I've been told that my blood will eventually thin and I, too, will learn to tolerate the summers and come to think of sixty degrees as a 'freezing' temperature. Question for other transplants: is this true, or is it just a line of bull Floridians came up with to conceal their possible reptile heritage? I'm not seeing it.


Tuesday, January 01, 2013

TGI 2013, and TG I Have Friends

Anyone who's dealt with me knows I love to talk. I like to give opinions, tell stories, and supply a generous amount of humor to conversations. There are only two times I don't. One is when I'm too busy, the other is when things have gone drastically wrong in my life.

2011 was one of the happiest, and busiest, years of my life. 2012 was the saddest.

My father's first visit to the hospital happened during my appearance at the Kentucky Book Fair in November 2011. I joked with the authors beside me that he was trying to weasel out of a heart cath, so he couldn't be that bad off.

At Christmas, it was clear that he was in trouble. He was physically miserable and unable to do much more than watch television. Gwen and I asked then if he needed us to move down to Florida to help out. He refused, saying he wasn't 'there' yet.

On February 26th, he arrived.

He collapsed at his computer, and Mother called 911. He spent the next month in the hospital, while Gwen and I gave quick notice at our jobs and packed up the house. We wouldn't have made it without the help of Gwen's family. They helped us pack, made repairs on the house, and took turns on the drive to Florida. They were truly wonderful.

We arrived to a mess. My parents' house, and their way of living, required severe adjustments. Dad was wheelchair bound, so we had the local handyman over to put in ramps. He also converted the enclosed bath into a walk-in so Dad could use a bench.

Most of the bill-paying and medication ordering had been done online by my father. We strongly suspect that he had a mini-stroke when he collapsed, because when he came home he was no longer able to use his computer. Gwen and I took those over, and now they are done mostly on paper so my mother can participate.

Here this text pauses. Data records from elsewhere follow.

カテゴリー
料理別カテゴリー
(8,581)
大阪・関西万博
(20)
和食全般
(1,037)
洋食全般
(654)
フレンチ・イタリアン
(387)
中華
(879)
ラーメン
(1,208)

His health continued to decline, which you may have gathered from the obit I posted earlier this year. In many ways, his death was a mercy. It was a hard way to die, and I am grateful to Hospice for making it as comfortable as possible.

I didn't post much here, but I did share the harrowing experience with my friends on Facebook. So many of them offered their support and encouragement during the bad times, I could not name them all. During the final week in the hospice facility, several were posting cute kitten and puppy pictures nonstop on my wall because it was my only relief from the emotional blast furnace.

A number of arrangements and filings had to be made, and we're still making bureaucratic adjustments nearly four months later. Enough space has been opened up, though, to see our future, and we don't have one. Gwen has a part-time job, and I don't know if I have a real post-holiday job with Macy's yet. We have no savings left and no health insurance.

I'm still looking forward to 2013, though... because I'm damned glad 2012 is over.